▸ **Directions**
Search the listing for the word "page" and return each line that contains it.

▸ **Dataset extract**
------------------------------------------------------------

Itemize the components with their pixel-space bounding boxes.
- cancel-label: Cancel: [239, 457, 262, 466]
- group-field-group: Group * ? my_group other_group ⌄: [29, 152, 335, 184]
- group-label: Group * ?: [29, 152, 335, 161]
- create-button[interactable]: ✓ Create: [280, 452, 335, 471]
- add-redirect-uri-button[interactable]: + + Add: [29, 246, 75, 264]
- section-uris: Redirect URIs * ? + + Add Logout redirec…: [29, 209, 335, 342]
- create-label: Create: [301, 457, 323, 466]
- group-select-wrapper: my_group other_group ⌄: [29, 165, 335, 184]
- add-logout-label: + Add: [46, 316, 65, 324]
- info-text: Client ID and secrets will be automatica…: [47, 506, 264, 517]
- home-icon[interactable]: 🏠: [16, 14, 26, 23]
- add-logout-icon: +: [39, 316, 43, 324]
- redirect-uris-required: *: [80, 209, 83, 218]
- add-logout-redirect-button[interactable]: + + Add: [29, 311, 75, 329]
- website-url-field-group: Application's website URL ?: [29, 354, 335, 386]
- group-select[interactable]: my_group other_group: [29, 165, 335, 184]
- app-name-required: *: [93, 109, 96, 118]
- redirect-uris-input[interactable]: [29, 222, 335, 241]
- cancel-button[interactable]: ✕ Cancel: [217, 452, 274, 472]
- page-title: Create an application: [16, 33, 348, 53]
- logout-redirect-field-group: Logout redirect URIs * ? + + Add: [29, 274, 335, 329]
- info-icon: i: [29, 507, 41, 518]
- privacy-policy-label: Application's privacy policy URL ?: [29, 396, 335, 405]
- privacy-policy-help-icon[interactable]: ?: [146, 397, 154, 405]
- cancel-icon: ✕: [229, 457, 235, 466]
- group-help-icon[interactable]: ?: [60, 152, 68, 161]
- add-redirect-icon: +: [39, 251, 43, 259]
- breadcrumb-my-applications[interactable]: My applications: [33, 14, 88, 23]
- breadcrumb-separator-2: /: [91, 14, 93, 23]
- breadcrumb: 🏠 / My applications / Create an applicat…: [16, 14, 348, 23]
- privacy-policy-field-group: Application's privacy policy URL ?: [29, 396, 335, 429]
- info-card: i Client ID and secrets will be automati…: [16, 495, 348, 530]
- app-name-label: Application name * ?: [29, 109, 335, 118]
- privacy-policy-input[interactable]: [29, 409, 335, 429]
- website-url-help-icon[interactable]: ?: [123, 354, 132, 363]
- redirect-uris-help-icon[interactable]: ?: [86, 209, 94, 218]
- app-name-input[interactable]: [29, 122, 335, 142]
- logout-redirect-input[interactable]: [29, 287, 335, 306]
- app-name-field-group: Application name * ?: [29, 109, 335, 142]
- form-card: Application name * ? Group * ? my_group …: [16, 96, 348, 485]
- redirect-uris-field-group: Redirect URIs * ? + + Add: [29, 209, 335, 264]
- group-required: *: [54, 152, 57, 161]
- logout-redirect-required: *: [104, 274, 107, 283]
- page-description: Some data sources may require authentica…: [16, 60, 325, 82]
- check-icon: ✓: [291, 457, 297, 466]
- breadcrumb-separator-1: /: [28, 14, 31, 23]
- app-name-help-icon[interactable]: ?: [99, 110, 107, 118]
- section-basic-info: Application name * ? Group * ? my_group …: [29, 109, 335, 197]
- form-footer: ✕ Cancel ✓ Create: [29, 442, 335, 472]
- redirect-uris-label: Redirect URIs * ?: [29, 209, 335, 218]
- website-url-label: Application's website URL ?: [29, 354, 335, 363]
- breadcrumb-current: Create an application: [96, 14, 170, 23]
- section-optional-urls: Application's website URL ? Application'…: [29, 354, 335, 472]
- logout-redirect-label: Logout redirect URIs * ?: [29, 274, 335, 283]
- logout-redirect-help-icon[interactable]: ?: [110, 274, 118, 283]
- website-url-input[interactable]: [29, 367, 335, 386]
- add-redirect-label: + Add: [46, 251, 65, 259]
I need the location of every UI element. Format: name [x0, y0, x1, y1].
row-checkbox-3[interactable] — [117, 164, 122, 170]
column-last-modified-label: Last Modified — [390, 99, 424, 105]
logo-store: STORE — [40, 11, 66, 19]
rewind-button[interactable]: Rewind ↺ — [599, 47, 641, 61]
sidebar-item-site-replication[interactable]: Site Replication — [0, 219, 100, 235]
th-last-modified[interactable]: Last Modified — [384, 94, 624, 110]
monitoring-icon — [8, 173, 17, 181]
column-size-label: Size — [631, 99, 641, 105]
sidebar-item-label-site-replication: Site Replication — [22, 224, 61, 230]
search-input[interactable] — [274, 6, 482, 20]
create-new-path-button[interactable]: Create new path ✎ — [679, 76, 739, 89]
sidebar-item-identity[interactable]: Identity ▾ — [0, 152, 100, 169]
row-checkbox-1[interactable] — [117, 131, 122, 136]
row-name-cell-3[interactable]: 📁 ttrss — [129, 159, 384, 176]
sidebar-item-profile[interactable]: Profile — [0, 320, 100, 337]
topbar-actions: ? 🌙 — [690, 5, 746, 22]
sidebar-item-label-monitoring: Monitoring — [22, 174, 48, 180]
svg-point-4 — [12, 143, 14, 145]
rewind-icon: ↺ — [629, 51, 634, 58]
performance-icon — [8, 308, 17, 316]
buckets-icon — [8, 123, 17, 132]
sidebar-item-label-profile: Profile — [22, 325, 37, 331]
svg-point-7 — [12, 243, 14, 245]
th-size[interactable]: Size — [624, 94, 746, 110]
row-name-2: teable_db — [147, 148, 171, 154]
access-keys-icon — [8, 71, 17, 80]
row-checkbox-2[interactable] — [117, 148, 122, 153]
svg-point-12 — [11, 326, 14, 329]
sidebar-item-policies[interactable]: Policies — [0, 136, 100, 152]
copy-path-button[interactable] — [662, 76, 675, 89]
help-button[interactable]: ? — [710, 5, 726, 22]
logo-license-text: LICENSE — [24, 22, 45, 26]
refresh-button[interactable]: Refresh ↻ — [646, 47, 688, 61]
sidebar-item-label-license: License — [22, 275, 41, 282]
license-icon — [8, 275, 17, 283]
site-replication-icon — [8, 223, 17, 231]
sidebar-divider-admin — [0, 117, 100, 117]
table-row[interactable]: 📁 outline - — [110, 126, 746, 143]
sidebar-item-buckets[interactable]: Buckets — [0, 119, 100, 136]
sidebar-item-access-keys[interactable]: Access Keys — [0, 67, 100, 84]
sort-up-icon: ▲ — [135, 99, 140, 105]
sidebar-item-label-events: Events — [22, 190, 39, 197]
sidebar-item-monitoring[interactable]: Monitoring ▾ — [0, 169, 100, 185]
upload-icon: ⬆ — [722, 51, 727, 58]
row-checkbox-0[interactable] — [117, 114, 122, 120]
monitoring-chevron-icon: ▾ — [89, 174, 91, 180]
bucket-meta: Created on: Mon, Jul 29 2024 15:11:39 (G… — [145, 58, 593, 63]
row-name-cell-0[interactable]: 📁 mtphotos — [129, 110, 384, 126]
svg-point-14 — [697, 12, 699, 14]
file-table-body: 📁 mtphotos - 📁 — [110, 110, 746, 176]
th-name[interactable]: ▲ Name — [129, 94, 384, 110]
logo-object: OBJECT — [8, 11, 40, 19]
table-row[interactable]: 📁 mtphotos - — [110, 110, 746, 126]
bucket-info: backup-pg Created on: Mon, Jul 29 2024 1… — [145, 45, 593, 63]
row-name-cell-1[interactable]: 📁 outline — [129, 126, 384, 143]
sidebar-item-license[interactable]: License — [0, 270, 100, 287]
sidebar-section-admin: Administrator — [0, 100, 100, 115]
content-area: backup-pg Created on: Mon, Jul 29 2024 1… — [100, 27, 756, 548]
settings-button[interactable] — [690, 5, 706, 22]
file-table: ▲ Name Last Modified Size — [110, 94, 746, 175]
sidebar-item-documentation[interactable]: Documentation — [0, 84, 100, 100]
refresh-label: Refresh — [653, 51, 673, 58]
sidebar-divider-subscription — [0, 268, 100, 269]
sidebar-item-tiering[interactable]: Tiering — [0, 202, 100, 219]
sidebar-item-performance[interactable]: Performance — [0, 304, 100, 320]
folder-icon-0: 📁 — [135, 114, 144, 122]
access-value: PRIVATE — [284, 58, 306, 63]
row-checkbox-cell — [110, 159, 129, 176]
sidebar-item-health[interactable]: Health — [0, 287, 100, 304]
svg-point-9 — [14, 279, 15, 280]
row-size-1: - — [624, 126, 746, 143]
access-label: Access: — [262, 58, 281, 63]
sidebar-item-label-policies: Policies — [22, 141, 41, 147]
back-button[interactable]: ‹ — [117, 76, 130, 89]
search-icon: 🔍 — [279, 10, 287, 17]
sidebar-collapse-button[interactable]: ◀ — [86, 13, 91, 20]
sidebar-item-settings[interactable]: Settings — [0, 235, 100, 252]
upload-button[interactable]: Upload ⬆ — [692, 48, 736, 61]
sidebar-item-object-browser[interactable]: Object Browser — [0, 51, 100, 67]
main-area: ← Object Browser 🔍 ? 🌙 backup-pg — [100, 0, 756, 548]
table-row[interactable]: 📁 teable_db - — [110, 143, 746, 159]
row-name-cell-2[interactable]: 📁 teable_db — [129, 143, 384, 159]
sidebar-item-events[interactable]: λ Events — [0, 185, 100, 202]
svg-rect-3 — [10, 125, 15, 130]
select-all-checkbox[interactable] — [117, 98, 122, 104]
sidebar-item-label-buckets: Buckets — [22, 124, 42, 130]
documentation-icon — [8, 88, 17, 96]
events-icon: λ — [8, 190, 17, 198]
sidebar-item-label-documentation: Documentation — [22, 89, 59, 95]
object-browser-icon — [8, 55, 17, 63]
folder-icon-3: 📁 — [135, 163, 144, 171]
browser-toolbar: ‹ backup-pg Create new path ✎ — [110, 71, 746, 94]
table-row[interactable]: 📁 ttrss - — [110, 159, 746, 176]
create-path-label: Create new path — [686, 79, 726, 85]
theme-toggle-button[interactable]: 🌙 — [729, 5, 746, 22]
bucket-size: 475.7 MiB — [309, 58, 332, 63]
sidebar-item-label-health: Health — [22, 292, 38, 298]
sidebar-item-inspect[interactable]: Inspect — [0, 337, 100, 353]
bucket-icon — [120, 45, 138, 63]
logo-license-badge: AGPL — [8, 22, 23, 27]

------------------------------------------------------------

▸ **Completed task**
- page-title: Create an application: [16, 33, 348, 53]
- page-description: Some data sources may require authentica…: [16, 60, 325, 82]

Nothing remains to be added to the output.